An Advent Poem

The Table

c. 2019 by Cynthia S. Fischer

It is not hard for me
To remember Christ’s suffering.
Via Dolorosa. Adagio for Strings.
His body and blood,
My only food in the Black Days.

When You sent your only
Child with Flesh and Blood and Vernix,
No more to take his hand,
His seat empty.
I never thought about You suffering.

Three NICU babies died here.
Under watch in small glass houses.
“Pseudomonas” they said.
Life milk contaminated.
Perhaps I saw those moms.

Day to day, night to night
They clenched calendars with circled dates.
Their longed-for “Gotcha” Day.
Now keening dreams that will not be.
Their tables bare.

And that Blackest of Days,
Your Son’s body shattered.
Blood poured out.
He died all alone.
Was that your NICU day of death?

I hope those parents find
In all their black sorrows,
Sweet communion with You.
Your Son’s body broken and blood shed.
Tasted their cup, your cup of death.

But for your Blackest Day
The Day of All Suffering,
Wine would not glisten in our weekly chalice.
Bread would not nourish our souls, and
Calendars would never open.

If I squint, I see a circle marking
The Day of the Great Feast.
The table is full.

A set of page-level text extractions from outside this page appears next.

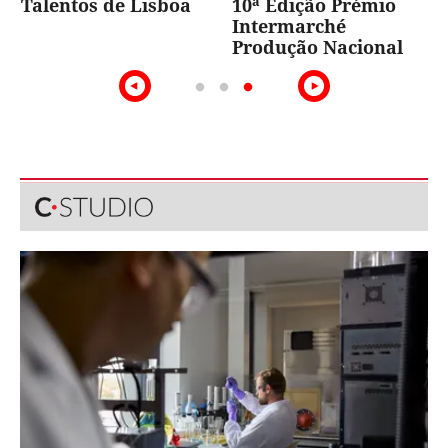
Talentos de Lisboa
10ª Edição Prémio
Intermarché
Produção Nacional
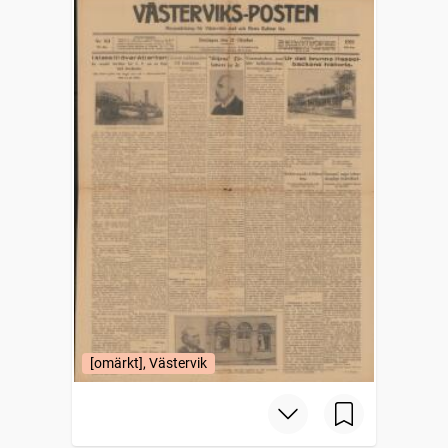
[omärkt], Västervik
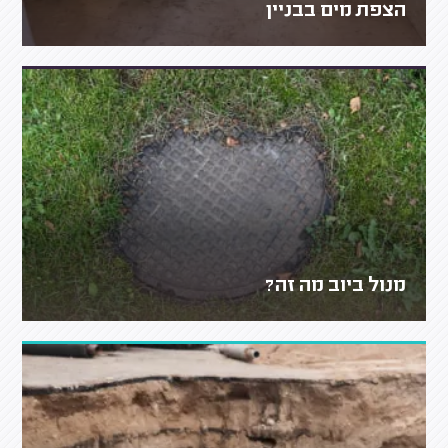
הצפת מים בבניין
מנול ביוב מה זה?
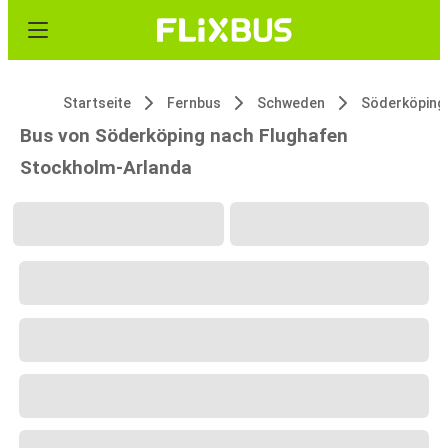
Startseite
Fernbus
Schweden
Söderköping
Bus von Söderköping nach Flughafen
Stockholm-Arlanda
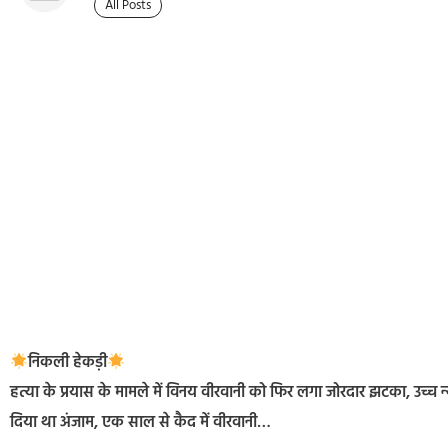
All Posts
निकली हेकड़ी
हत्या के प्रयास के मामले में विनय वीरवानी को फिर लगा जोरदार झटका, उच
दिया था अंजाम, एक साल से कैद में वीरवानी…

Glasses raised high.
Faintly I hear a lullaby.
Heaven on Earth.

About the poem:

I love G.K. Chesterton’s poem Gloria in Profundis. He cleverly reverses and augments our praise of God at the Incarnation with the words,“Glory to God in the lowest.” Later Chesterton adds,“Outrushing the fall of man, is the height of the fall of God.” Each year these words  remind me not only that God’s ways are beyond our imagination, but that He is a God who “bends down” toward us. He is Emmanuel—our God who lived among us, died for us, was resurrected, and continues to be with us. 

I re-read another wonderful poem, “A Psalm for Christmas Eve“ by Joseph Bayly. He writes, “I will sing praise to the Father who stood on Heaven’s threshold and said farewell to his Son.”

Both of these poems led me to explore what was it like for God the Father to send and be separated from his Son, Jesus Christ.

The Incarnation of Christ is a mystery to us—how God can  be fully man and fully God. Certainly we do not know what it was like for God the day that Jesus became an embryo. But we do know that we are made in God’s image, the Imago Dei. We were designed to image God and surely this includes our emotions. 

Thus, I explored a bit of what it might have been for God to part with his Son. Poems are often possibilities. This is not a theological treatise, but it is a way to revisit the Incarnation, a way to consider anew the story of His coming. I hope for you it is a place to wonder and reflect and to worship our God who gave his only Son for us. 

One more note—I reference the Newborn Intensive Care Unit (NICU) in my poem. Our granddaughter Emily, spent a week in the NICU here. A month after she left, eight babies in the NICU began to get sick and later three died. Bacteria in the donor-milk measuring system was found to be the culprit and the protocol was changed. It was a tragedy that I still consider when I hold Emily.